Mais ce n’est pas tout. Évoluer et se battre dans Ghostwire: Tokyo est jouissif. Entre les compétences, les attaques que nous pouvons faire et les sceaux gestuels, contrôler Akito est plaisant et très intéressant. Le vent, l’eau et le feu (les « tissages » dans le jeu) diversifient énormément les combats. Accompagnés des nouvelles compétences, la sensation de progression est rapide et divertissante.
D’autres mécaniques viennent s’ajouter et rendent le combat et l’exploration très complets. Par exemple, les menus se débloquent au fur et à mesure des découvertes, ce qui ne surcharge pas les informations. Le jeu nous laisse le temps de s’habituer à tous les paramètres. Les bracelets de chapelets permettent d’avoir certains avantages assez intéressants, et il ne faut pas hésiter à s’en servir. Tout comme les compétences qui peuvent être toutes débloquées. L’une d’entre elle permet de visiter Tokyo d’une nouvelle manière, très jouissive elle aussi. Petit point bonus pour la personnalisation d’Akito (vêtements, accessoires) qui n’est pas visible mais qui rajoute du contenu sympa.
Cependant, il y a aussi quelques points négatifs à revoir. Les déplacements d’Akito sont très rigides et manquent de fluidité. Enfin, quand nous nous rapprochons de la fin du jeu, les ennemis ont tendance à être assez faibles face à un Akito aux compétences et aux pouvoirs multiples.
CONCLUSION
Ghostwire: Tokyo
Tango Gameworks a voulu se renouveler. Il y a beaucoup d'honnêteté et de passion dans ce Ghostwire: Tokyo, mais malheureusement, il y a aussi une sensation d'inachevé. Les équipes ne sont pas allées jusqu'au bout et c'est bien dommage. L'histoire va à l'essentiel, mais elle est aussi trop expéditive. Nous ne pouvons pas suffisamment comprendre les motivations de chacun pour prendre du plaisir avec ces personnages. Akito et KK s'effacent beaucoup trop pour devenir des protagonistes charismatiques et marquants. Cependant, l'expérience générale du jeu laisse, après coup, un souvenir agréable.

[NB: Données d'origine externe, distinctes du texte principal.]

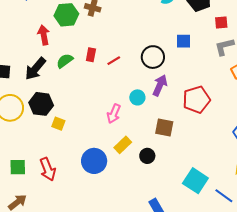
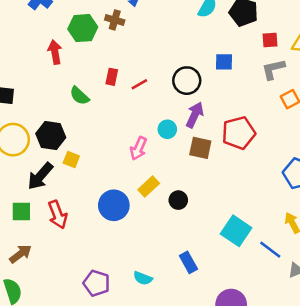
green semicircle: (65, 61) -> (79, 96), moved, turned -102
black arrow: (35, 69) -> (40, 176), moved
brown square: (164, 127) -> (200, 148), moved

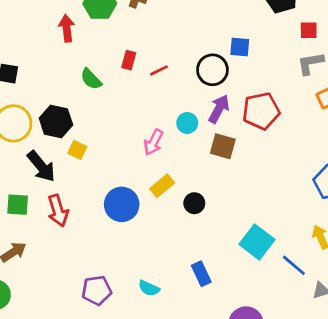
blue square: (224, 62) -> (240, 47), moved
red pentagon: (239, 133) -> (261, 111), moved
black arrow: (40, 176) -> (41, 166), turned -84
purple pentagon: (97, 283) -> (97, 290), turned -30

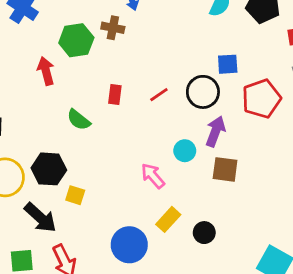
red line: (159, 70) -> (159, 95), moved
red pentagon: (261, 111) -> (261, 99), moved
pink arrow: (153, 142) -> (153, 176), turned 120

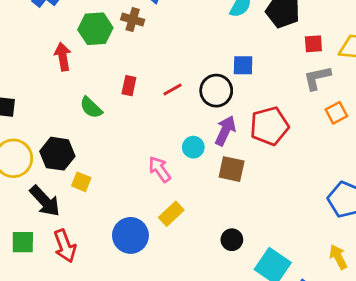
red pentagon: (261, 99) -> (269, 126), moved
black circle: (204, 233) -> (232, 240), moved

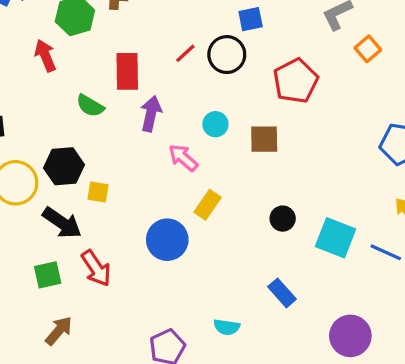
red rectangle: (129, 86) -> (127, 71), size x1.6
red line: (173, 90) -> (185, 53), moved
purple arrow: (225, 131) -> (151, 114), moved

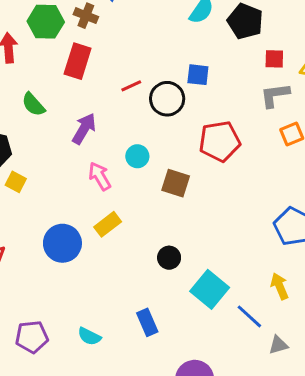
red rectangle: (127, 71) -> (78, 61), moved

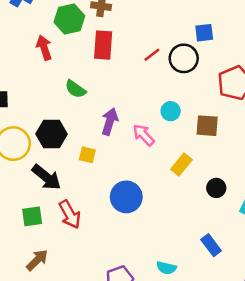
purple arrow: (84, 129) -> (110, 121), moved
yellow square: (16, 182) -> (87, 155), moved
yellow rectangle: (108, 224) -> (181, 164), moved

C'est très encourageant pour la suite et nous avons hâte de voir ce que nous proposera le studio à l'avenir.
LES PLUS +
- L'histoire est très bien écrite.
- L'ambiance est très réussite.
- Un grand respect pour la mythologie japonaise.
- Une proposition générale très intéressante.
- Des quêtes secondaires très diversifiées.
- Une exploration très utile pour l'évolution d'Akito.
LES MOINS -
- Un manque de profondeur dans le développement des personnages.
- Suivre un PNJ qui marche lentement pendant plusieurs minutes, ça doit s'arrêter.
- Un monde ouvert peu diversifié.
- Trop de rigidité dans les déplacements d'Akito.
- Des graphismes inégaux par moment.